Desde 2001, quando foi editada a Medida Provisória 2.186, que estabeleceu normas para a exploração de recursos genéticos, que o País patina na elaboração de uma legislação específica para fiscalizar e autuar o acesso à sua biodiversidade. A principal dificuldade está na regularização de acessos ao patrimônio genético anteriores à MP, muitos deles alvos de recentes autuações do IBAMA.
Com multas estimadas em mais de R$ 100 milhões, o órgão deu início a uma extensa fiscalização da atuação de empresas, universidades e institutos de pesquisas que utilizam recursos genéticos do País. A Natura, conforme o iG antecipou, está entre as empresas autuadas. A companhia foi multada em R$ 21 milhões pelo uso não autorizado de patrimônio genético e de Conhecimento Tradicional Associado (CTA).
Em nota oficial, a Natura informou que vai recorrer das autuações e criticou a legislação brasileira, que, para a empresa, é inconstitucional e não define regras claras para o tema. Para aumentar a polêmica, o próprio Conselho de Gestão do Patrimônio Genético, vinculado ao Ministério do Meio Ambiente, reconhece a fragilidade da legislação.
Em entrevista ao iG, Bráulio Ferreira de Souza Dias, presidente do CGEN, admitiu a fragilidade da legislação e reconheceu a falta de instrumentos legais para regularizar os acessos antigos. ANatura, afirmou, foi a empresa que mais procurou o órgão para se regularizar.
“O problema todo surgiu já a partir da MP porque ela não disciplinou como se daria essa regularização [dos acessos antigos]. Ela só disse que teria de ser feita, mas não disse como”, disse Dias.

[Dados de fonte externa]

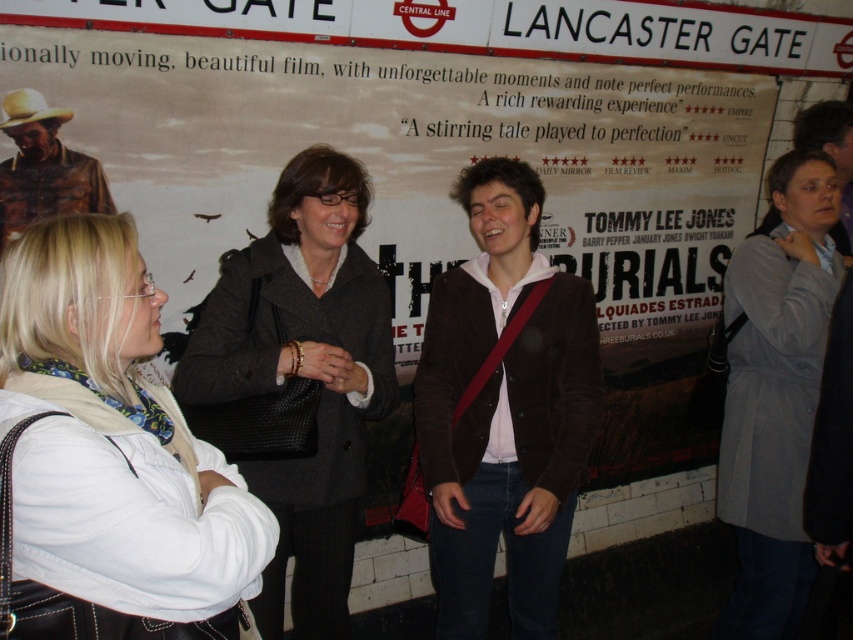 Question: Which object is farther from the camera taking this photo?

Choices:
 (A) white leather jacket at lower left
 (B) dark gray wool coat at center

Answer: (B)

Question: Can you confirm if white leather jacket at lower left is wider than rustic leather jacket at left?

Choices:
 (A) no
 (B) yes

Answer: (B)

Question: Is dark gray wool coat at center wider than light brown felt cowboy hat at upper left?

Choices:
 (A) no
 (B) yes

Answer: (B)

Question: Is rustic leather jacket at left positioned in front of light brown felt cowboy hat at upper left?

Choices:
 (A) yes
 (B) no

Answer: (A)

Question: Which is nearer to the light brown felt cowboy hat at upper left?

Choices:
 (A) brown corduroy jacket at center
 (B) gray wool coat at right
 (C) rustic leather jacket at left

Answer: (C)

Question: Which object appears closest to the camera in this image?

Choices:
 (A) dark gray wool coat at center
 (B) gray fabric coat at right
 (C) gray wool coat at right

Answer: (A) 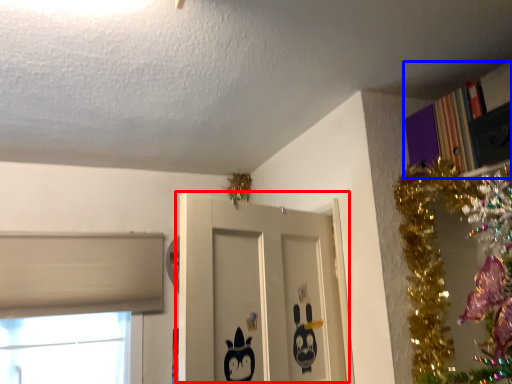 Question: Among these objects, which one is nearest to the camera, door (highlighted by a red box) or bookcase (highlighted by a blue box)?

Choices:
 (A) door
 (B) bookcase

Answer: (A)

Segundo ele, desde 2002, quando o CGEN foi instalado, o órgão discute com outras áreas do governo a necessidade da elaboração de regulamentação da Lei com relação à implantação do artigo 34 da MP. O artigo 34 estabelece a regularização dos acessos antigos.
“A solução prioritária discutida já na gestão da ministra Marina Silva foi a proposta de um projeto de Lei para superar este e outros problemas que se enxergava na MP. Isso resultou, depois de anos de discussão, em uma proposta encaminhada pelo MMA à Casa Civil”.
O problema, afirmou Dias, é que a Casa Civil não chegou a um consenso sobre o tema e o projeto de Lei até hoje não foi enviado ao Congresso.
Por conta disto, em 2007, o CGEN decidiu parar o andamento dos processos de regularização até ter a clareza jurídica para fazê-lo, o que criou um ambiente regulatório delicado para empresas, universidades, ONGs e pesquisadores.
O sobrestamento só foi suspenso este ano, quando o IBAMA apreendeu um carregamento de madeira da espécie Pau-Pereira que seria exportado por uma empresa americana chamada Natural Sources. A espécie é muito utilizada pelas indústrias de cosmética e farmacêutica.
“Depois disso foi decidido revogar [o sobrestamento] porque houve questionamentos do Ministério Público Federal e da Justiça de que estes casos tinham de ter um tratamento por parte do governo”, disse Dias.
A partir de então, segundo ele, o próprio CGEN enviou um questionamento à AGU, que por sua vez fez um parecer de que era para dar andamento nos processos. “Todos os processos foram encaminhados ao IBAMA, que é quem fiscaliza”, afirmou. Segundo o presidente do CGEN, entre cem e 110 processos foram encaminhados ao IBAMA, que começou a pedir esclarecimentos às partes citadas.
O IBAMA deu prazo de 20 dias para que as empresas dêem suas versões e recorram das autuações. Muitas delas, principalmente a Natura, afirmou Dias, procuraram o CGEN nos últimos anos para tentarem regularizar seus acessos antigos.
“Mesmo assim não conseguiram se regularizar, pois não tínhamos instrumentos legais para isto. Reconhecemos que a MP tem algumas limitações, por isso o nosso empenho de ter um marco legal internacional”.
Para Dias, infelizmente as regras para o uso do patrimônio genético ainda não contemplam a complexidade da questão. “O ideal era que tivéssemos um marco legal cristalino”.